Task details
Set the pictures aside and return each record below precisely as written.

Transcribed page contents
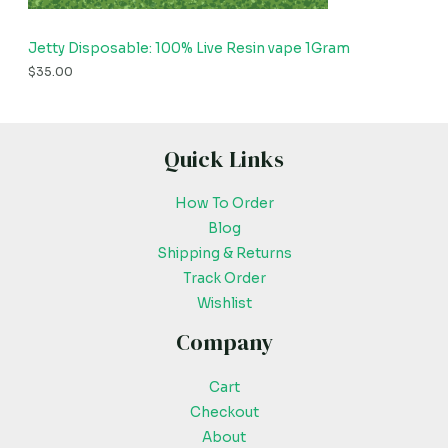
Jetty Disposable: 100% Live Resin vape 1Gram
$
35.00
Quick Links
How To Order
Blog
Shipping & Returns
Track Order
Wishlist
Company
Cart
Checkout
About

Solution
Jetty Disposable: 100% Live Resin vape 1Gram
$
35.00
Quick Links
How To Order
Blog
Shipping & Returns
Track Order
Wishlist
Company
Cart
Checkout
About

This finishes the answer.